Il punto fondamentale in cui si palesa l’astrattezza della visione che inscrive la formazione continua tra i vantaggi competitivi delle singole imprese è che il miglioramento delle competenze dei lavoratori è, in concreto, uno strumento che dà agli stessi la facoltà di spendersi meglio nel mercato del lavoro. Le capacità acquisite non vincolano in sé i lavoratori alle imprese. Ne accrescono, in realtà, la capacità di offrirsi ad altre realtà produttive ed eventualmente migliorare la propria condizione.
La formazione continua, in definitiva, promuove il lavoro, incentiva l’occupabilità delle persone, supporta le carriere individuali. È un concetto che si è sviluppato proprio nella continua e frenetica evoluzione del mercato del lavoro. Quello odierno è un mondo del lavoro che ha abbandonato la concezione tayloristica dello stesso lavoro nello stesso posto per tutta la vita. I modelli organizzativi subiscono una rapidissima evoluzione in virtù dei progressi tecnologici e di mercato.
Ma c’è dell’altro. Da un lato abbiamo una forza lavoro che invecchia ed è afflitta dall’obsolescenza delle proprie conoscenze e, perciò, della propria capacità. Dall’altra si manifesta il fenomeno dei Neets, i giovani che non studiano, non si formano e non lavorano.

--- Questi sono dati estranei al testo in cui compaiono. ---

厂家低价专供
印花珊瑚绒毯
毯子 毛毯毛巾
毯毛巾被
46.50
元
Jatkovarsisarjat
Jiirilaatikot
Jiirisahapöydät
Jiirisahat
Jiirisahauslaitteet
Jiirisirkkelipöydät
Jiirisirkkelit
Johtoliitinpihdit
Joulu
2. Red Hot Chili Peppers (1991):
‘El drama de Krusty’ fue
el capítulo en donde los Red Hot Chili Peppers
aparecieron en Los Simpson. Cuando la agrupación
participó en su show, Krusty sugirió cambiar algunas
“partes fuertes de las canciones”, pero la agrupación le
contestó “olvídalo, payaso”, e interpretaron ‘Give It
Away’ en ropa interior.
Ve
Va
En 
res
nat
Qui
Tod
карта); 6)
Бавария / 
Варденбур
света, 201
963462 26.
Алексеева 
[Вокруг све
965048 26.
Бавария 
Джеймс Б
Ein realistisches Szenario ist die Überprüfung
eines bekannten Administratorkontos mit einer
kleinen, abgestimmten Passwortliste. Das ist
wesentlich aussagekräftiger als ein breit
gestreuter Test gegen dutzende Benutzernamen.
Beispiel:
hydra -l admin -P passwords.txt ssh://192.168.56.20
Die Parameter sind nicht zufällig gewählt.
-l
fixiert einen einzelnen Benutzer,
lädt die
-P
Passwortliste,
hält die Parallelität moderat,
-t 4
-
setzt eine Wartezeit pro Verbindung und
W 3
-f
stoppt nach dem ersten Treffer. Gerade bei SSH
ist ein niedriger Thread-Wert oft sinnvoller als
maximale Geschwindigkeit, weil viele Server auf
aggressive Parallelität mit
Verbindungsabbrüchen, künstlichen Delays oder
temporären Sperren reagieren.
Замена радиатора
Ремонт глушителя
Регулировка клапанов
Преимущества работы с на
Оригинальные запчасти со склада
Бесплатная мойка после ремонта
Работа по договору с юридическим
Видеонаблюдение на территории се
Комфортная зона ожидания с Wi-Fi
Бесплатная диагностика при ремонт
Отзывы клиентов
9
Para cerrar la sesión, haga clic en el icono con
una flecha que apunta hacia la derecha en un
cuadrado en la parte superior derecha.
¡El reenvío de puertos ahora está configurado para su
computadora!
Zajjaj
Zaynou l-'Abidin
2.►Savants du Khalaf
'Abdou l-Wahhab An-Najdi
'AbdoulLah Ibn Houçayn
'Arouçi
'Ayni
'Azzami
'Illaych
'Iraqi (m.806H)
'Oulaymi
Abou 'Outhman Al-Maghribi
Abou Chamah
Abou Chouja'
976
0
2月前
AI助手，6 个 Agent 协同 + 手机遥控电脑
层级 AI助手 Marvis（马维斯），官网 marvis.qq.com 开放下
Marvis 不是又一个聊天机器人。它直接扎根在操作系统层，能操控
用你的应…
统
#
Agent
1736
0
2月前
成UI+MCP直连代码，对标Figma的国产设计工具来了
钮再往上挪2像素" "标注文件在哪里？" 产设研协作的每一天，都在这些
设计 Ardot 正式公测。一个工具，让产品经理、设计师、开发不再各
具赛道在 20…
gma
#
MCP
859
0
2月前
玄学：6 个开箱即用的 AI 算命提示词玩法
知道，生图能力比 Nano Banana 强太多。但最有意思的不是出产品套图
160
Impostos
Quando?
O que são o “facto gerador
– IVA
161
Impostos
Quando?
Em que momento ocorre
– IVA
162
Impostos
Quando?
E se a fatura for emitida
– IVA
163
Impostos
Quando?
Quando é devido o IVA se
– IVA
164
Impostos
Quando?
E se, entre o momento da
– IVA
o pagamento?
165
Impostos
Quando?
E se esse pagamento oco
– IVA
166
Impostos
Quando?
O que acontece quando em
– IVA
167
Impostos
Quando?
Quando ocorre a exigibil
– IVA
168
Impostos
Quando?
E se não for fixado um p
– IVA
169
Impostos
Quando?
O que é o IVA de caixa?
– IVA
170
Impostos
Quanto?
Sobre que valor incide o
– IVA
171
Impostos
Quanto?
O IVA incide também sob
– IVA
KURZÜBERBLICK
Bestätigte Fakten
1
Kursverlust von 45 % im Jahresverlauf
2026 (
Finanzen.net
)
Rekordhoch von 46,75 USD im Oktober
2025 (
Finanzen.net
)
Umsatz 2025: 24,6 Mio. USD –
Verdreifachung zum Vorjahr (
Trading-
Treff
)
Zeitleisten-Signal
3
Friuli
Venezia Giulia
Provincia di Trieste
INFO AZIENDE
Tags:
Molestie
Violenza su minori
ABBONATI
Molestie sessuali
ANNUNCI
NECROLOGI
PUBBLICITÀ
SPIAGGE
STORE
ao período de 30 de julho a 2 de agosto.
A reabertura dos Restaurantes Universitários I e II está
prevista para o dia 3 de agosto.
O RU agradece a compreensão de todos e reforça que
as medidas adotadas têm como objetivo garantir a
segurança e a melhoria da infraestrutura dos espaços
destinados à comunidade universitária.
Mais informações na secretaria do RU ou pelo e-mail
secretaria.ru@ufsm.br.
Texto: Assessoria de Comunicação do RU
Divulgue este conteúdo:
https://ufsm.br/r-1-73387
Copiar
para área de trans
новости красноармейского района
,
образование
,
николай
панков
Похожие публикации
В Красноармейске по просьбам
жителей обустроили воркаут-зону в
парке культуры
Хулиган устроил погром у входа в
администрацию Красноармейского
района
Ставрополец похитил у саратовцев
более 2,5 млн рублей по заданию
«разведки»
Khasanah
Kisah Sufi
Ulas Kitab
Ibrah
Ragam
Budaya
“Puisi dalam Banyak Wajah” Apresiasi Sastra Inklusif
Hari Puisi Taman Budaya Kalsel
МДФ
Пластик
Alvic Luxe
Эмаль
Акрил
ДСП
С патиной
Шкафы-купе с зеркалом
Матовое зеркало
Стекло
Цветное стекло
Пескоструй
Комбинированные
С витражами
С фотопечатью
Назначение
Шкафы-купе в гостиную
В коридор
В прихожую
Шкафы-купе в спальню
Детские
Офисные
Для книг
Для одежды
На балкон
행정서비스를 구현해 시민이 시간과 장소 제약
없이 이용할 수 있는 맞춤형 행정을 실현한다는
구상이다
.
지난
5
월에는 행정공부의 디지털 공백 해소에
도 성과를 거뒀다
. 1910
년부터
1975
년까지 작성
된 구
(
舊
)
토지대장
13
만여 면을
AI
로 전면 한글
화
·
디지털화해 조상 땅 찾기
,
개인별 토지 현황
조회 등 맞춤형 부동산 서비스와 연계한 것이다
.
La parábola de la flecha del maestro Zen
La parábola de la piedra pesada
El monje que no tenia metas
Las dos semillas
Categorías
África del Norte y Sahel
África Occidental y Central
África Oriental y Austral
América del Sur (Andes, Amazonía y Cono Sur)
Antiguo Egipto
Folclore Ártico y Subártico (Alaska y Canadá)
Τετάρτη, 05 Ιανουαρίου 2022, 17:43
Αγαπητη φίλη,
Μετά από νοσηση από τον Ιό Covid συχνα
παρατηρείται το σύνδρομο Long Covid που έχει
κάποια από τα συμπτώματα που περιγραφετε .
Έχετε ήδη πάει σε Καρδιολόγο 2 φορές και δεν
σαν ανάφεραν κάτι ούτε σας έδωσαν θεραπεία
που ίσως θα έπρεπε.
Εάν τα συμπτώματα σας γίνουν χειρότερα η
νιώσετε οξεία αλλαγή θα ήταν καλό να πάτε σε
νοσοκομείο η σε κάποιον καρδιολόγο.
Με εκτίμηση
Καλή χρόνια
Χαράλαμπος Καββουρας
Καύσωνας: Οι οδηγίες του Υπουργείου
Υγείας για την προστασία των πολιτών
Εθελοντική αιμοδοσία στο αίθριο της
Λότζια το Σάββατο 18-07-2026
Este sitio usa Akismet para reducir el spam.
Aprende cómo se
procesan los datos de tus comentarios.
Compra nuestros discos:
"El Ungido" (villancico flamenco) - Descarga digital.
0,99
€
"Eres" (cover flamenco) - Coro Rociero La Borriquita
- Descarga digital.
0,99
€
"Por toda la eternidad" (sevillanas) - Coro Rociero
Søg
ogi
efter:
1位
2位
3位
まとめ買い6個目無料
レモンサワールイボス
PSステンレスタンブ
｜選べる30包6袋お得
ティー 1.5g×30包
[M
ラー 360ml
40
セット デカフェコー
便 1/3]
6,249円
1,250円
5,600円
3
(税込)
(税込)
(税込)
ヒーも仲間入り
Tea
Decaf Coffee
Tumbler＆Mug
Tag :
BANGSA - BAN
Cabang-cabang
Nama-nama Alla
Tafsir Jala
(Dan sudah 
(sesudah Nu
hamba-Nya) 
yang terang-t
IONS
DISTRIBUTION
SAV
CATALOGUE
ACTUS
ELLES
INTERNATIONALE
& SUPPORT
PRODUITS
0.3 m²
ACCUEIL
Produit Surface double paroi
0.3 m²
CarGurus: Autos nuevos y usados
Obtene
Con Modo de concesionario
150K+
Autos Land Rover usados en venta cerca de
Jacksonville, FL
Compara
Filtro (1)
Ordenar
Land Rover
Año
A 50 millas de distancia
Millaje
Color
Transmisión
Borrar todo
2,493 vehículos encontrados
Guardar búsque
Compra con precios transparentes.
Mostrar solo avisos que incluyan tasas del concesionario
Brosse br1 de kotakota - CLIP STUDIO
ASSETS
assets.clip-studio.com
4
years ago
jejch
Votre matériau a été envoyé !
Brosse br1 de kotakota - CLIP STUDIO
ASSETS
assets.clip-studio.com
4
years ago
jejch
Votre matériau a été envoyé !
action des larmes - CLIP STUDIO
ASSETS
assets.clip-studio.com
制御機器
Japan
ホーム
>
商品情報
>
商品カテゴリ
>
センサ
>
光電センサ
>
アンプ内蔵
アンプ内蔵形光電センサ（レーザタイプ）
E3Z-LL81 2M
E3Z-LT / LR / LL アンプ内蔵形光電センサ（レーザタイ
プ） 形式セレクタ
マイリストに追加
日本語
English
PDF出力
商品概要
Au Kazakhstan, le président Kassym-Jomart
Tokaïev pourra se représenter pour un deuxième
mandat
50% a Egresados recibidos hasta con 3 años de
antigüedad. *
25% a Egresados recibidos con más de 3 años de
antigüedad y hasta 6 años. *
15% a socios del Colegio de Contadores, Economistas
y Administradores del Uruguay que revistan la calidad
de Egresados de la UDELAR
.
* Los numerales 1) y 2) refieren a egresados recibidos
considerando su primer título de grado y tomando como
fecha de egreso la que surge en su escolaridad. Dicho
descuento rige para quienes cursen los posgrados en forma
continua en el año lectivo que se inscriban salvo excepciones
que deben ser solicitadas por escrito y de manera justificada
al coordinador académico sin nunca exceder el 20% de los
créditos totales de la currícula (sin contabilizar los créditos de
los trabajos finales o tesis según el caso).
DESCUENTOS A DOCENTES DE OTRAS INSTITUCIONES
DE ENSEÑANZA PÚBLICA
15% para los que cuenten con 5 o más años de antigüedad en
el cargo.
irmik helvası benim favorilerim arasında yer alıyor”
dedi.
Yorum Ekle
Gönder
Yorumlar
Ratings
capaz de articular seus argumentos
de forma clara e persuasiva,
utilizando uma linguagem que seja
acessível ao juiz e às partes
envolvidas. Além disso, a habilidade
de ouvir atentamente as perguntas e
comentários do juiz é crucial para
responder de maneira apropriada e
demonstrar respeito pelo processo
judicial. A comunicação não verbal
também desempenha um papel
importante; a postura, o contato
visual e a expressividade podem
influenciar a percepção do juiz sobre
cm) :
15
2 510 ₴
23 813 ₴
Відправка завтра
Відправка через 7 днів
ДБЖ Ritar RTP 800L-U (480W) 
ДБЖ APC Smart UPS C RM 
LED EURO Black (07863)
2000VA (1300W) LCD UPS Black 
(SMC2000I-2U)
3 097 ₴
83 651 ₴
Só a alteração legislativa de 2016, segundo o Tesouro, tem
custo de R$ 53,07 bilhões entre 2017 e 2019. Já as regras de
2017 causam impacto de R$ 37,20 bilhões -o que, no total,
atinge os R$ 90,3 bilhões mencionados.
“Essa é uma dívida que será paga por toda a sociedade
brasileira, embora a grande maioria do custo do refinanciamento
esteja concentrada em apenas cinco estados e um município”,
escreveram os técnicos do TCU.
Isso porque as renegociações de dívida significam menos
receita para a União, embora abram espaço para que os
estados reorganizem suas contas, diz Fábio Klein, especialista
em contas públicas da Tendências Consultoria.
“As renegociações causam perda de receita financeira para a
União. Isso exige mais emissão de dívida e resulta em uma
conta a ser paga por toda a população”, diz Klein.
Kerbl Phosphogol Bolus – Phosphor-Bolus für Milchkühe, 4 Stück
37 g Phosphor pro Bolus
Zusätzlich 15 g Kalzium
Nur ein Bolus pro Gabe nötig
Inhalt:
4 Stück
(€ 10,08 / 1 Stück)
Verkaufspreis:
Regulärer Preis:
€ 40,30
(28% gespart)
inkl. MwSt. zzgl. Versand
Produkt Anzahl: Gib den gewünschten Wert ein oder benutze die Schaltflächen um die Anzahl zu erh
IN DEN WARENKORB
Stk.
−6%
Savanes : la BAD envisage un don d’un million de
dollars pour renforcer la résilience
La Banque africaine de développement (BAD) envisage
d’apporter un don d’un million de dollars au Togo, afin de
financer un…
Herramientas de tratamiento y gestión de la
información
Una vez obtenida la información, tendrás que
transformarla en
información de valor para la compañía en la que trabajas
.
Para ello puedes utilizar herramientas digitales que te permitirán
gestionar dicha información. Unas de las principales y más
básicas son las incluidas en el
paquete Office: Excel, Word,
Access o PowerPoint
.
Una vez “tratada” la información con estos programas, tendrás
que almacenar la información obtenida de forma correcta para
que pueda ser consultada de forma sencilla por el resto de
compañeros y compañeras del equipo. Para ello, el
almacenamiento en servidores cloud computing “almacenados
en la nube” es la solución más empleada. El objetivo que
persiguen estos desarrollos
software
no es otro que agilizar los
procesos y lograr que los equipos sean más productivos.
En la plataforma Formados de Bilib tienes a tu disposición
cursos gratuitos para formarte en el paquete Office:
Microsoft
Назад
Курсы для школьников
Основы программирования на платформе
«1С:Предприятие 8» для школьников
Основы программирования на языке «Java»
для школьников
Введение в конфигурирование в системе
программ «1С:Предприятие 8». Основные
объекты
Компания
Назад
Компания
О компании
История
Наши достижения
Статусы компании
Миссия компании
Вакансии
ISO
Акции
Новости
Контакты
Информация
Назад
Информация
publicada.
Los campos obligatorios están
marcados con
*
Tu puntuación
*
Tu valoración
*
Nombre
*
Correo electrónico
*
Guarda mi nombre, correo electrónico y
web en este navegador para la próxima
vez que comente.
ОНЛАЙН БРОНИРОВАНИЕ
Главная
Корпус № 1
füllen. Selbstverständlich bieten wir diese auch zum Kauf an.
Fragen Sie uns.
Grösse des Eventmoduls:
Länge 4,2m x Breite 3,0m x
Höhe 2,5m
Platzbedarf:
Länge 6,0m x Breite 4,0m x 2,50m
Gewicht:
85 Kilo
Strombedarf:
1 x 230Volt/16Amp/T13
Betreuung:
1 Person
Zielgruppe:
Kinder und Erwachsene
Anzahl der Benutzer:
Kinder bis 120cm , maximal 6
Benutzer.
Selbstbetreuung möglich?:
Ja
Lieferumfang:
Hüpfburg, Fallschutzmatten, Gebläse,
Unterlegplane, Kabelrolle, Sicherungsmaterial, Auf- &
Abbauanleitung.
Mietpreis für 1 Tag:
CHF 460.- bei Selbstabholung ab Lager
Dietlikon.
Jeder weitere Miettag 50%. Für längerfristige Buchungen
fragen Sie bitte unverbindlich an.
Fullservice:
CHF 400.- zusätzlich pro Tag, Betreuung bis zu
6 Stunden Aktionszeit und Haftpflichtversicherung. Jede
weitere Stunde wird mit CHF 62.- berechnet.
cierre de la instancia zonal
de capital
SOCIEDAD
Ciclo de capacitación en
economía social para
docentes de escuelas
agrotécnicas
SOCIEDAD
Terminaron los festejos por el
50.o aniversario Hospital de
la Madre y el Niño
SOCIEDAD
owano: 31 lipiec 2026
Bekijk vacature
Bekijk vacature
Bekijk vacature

Veniamo al quadro politico che rende logica l’uscita da questa contraddizione. Le Istituzioni europee destinano una parte del Fondo Sociale Europeo alla formazione permanente con l’obiettivo di stimolare l’occupazione nell’ambito dell’Unione. Non a caso, nel solco delle strategie di Lisbona ed Europa 2020, il FSE ha riconosciuto l’apprendimento permanente tra le risorse strategiche di finanziamento della piena occupazione. La formazione continua si iscrive, a sua volta, nell’obiettivo della “crescita inclusiva” previsto dalla Strategia Europa 2020 e dalla “Agenda per le nuove competenze e per l’occupazione” della Commissione Europea. Infine, questi indirizzi corrispondono al “Pilastro europeo dei diritti sociali” del 2017 che stabilisce il diritto di ogni persona all’apprendimento permanente. Ci sono dunque tutte le ragioni logiche, politiche e di policy europee per uscire da questo paradosso. Logica che è sostenuta da un impegno trasversale della politica italiana nei confronti delle Istituzioni dell’Unione in questo senso. È ora che la formazione sia riconosciuta nel suo esclusivo valore sociale e sia liberata dall’improprio stigma di elemento distorsivo della concorrenza.